▸ WORK REQUEST:
Using the listing below, set down exactly the lines from the one that contains "するため、清掃ルートの組み方を誤ると、宿泊客の睡眠妨害" through the one that contains "Persen pada Q", with no pictures.

▸ EXERCISE INPUTS:

*** Block opens ***

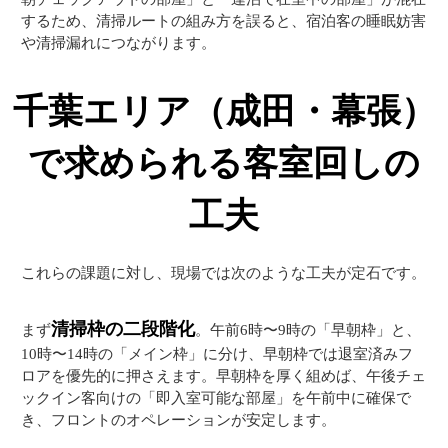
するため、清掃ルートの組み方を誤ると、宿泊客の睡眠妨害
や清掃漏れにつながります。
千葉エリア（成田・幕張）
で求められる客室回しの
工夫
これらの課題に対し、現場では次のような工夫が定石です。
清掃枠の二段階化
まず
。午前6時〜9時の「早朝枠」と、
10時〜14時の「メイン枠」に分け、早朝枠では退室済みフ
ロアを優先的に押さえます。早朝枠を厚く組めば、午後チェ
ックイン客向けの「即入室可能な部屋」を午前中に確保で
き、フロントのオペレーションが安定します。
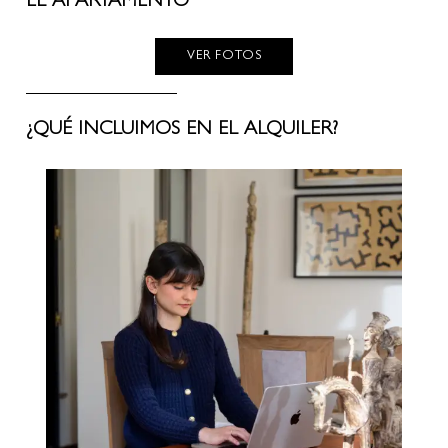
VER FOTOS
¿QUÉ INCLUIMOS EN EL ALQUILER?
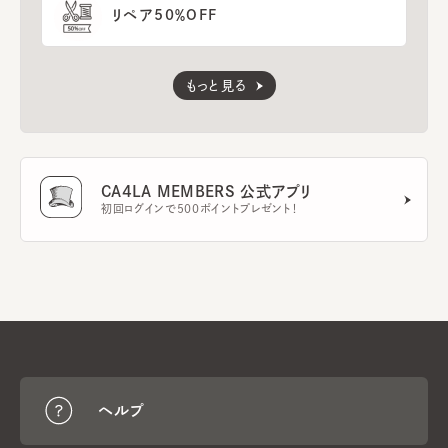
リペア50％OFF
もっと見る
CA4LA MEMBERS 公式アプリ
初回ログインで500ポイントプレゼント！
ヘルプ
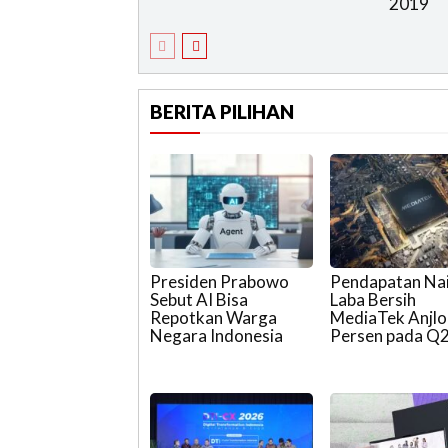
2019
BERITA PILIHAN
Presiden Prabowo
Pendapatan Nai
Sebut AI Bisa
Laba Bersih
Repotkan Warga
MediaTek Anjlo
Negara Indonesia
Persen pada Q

*** Block closes ***
*** Block opens ***

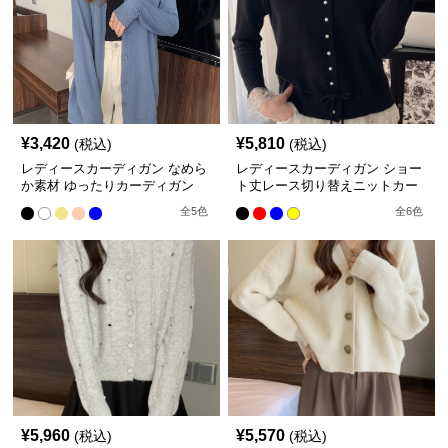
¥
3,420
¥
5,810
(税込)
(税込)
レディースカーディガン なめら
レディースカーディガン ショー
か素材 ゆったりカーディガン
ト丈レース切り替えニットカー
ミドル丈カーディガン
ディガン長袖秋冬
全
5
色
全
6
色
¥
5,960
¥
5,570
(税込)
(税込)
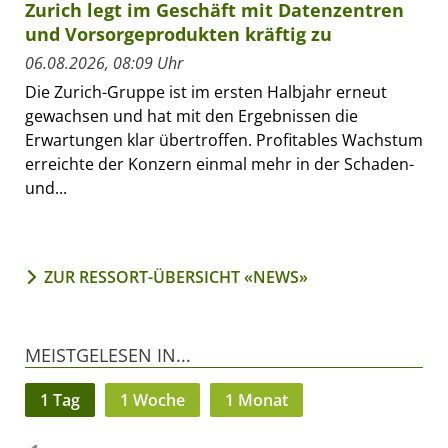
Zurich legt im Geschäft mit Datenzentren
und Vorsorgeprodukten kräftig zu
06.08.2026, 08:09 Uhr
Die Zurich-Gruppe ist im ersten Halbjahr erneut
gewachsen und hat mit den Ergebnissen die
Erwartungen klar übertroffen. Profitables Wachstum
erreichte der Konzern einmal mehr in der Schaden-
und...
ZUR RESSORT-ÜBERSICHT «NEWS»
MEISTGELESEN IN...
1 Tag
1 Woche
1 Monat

*** Block closes ***

▸ RESPONSE FOR THIS EXERCISE:
するため、清掃ルートの組み方を誤ると、宿泊客の睡眠妨害
や清掃漏れにつながります。
千葉エリア（成田・幕張）
で求められる客室回しの
工夫
これらの課題に対し、現場では次のような工夫が定石です。
清掃枠の二段階化
まず
。午前6時〜9時の「早朝枠」と、
10時〜14時の「メイン枠」に分け、早朝枠では退室済みフ
ロアを優先的に押さえます。早朝枠を厚く組めば、午後チェ
ックイン客向けの「即入室可能な部屋」を午前中に確保で
き、フロントのオペレーションが安定します。
VER FOTOS
¿QUÉ INCLUIMOS EN EL ALQUILER?
リペア50％OFF
もっと見る
CA4LA MEMBERS 公式アプリ
初回ログインで500ポイントプレゼント！
ヘルプ
2019
BERITA PILIHAN
Presiden Prabowo
Pendapatan Nai
Sebut AI Bisa
Laba Bersih
Repotkan Warga
MediaTek Anjlo
Negara Indonesia
Persen pada Q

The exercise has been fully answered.